Expect the unexpected, and unexpect the expected as the pair of a pair of a generation, writers Christopher Markus and Stephen McFeely and directors Anthony and Joe Russo, throw just about everything—EVERYTHING!—at the wall. It all pretty much sticks, and cleanly, at that. All the pieces, down to the film’s driving narrative forces, feel well thought-out within the logic devised by its world and characters.
Wisely holding off on the action until they need to, McFeely, Markus, and the Russo brothers exhibit a masterful control of tone and narrative that near flawlessly crescendos into an impossibly impressive finale paying off many of the hundreds of character beats in the twenty-one films before it. It’s funny, exciting, emotional, even breath-taking from how far the filmmakers push the film into uncharted territories of the superhero genre. Heck, Endgame even slightly redeems some of the low points of previous entries—including frustrating characters and moments from Infinity War and Captain Marvel, to name a few—by offering up another round for their redemption, however brief they may be.

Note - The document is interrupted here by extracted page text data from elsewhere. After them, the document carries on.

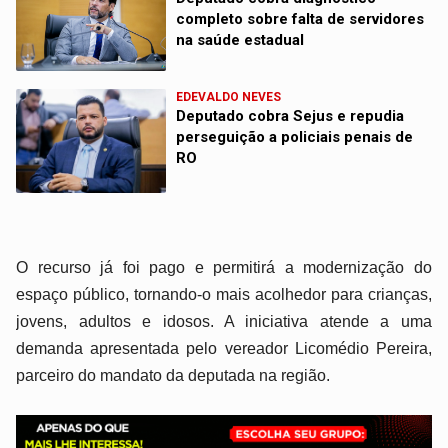
completo sobre falta de servidores
na saúde estadual
EDEVALDO NEVES
Deputado cobra Sejus e repudia
perseguição a policiais penais de
RO
O recurso já foi pago e permitirá a modernização do
espaço público, tornando-o mais acolhedor para crianças,
jovens, adultos e idosos. A iniciativa atende a uma
demanda apresentada pelo vereador Licomédio Pereira,
parceiro do mandato da deputada na região.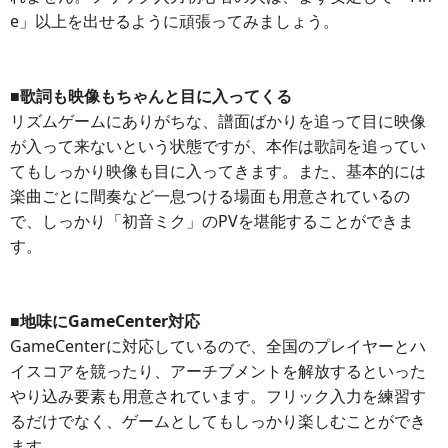
e」以上を出せるように頑張ってみましょう。
■歌詞も映像もちゃんと目に入ってくる
リズムゲームにありがちな、譜面ばかりを追って目に映像
が入って来ないという状態ですが、本作は歌詞を追ってい
てもしっかり映像も目に入ってきます。また、基本的には
楽曲ごとに間奏など一息つける場面も用意されているの
で、しっかり「初音ミク」のPVを堪能することができま
す。
■地味にGameCenter対応
GameCenterに対応しているので、全国のプレイヤーとハ
イスコアを競ったり、アーチブメントを解放するといった
やり込み要素も用意されています。フリック入力を練習す
るだけでなく、ゲームとしてもしっかり楽しむことができ
ます。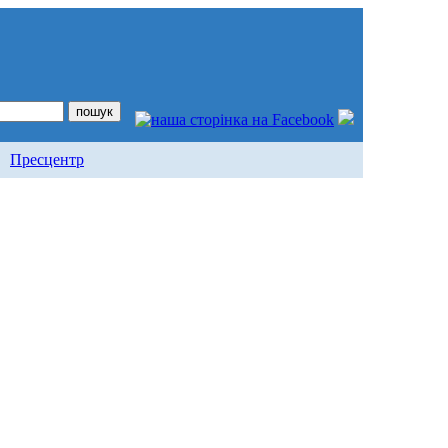
Пресцентр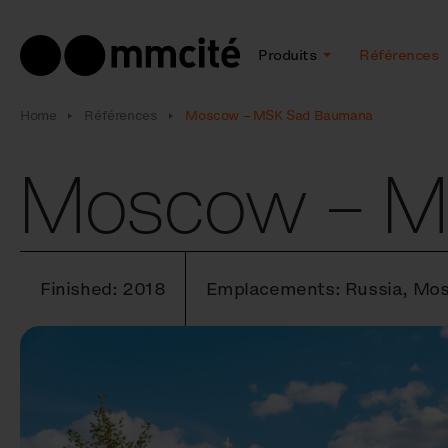
Produits
Références
Home
Références
Moscow – MSK Sad Baumana
Moscow – M
Finished: 2018
Emplacements: Russia, Mo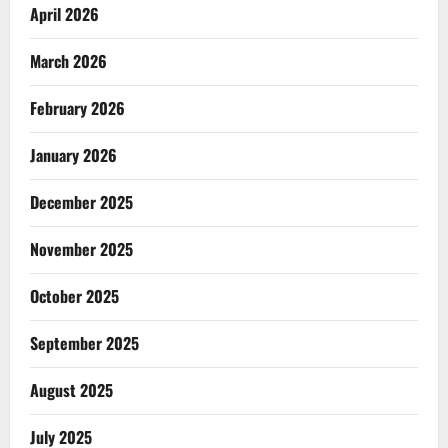
April 2026
March 2026
February 2026
January 2026
December 2025
November 2025
October 2025
September 2025
August 2025
July 2025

But maybe the most admirable thing about the film is its near perfect accomplishment at wrapping up the Infinity Saga in its entirety. Characters and storylines are laid to rest in more ways than one, while new doors are opened for others in gratifying exchanges that won’t soon be forgotten. Whether Endgame is a poetic conclusion to the Marvel Cinematic Universe or just the beginning of a new chapter of it for you, the film is an incredibly satisfying resolution to a legacy spanning a decade’s worth of content, and beyond.
Will there be things for people to nitpick? Sure. Are there some crucial, almost defining character decisions and story elements fans and casual viewers will scoff, fume, and gripe at until the end of time? Oh, most definitely. But Marvel has never been about cynicism or laying out infallible, world-weary stories. They’ve always been about positivity, humanity, and, above all, hope, and this film does more than right by that sentiment.
Avengers: Endgame is likely the most comic book movie ever made, maybe even the most movie movie of the twenty-first century so far. A true cinematic achievement, the film outdoes itself as a tender look back at eleven unforgettable years of film, as well as a look forward at many more to come.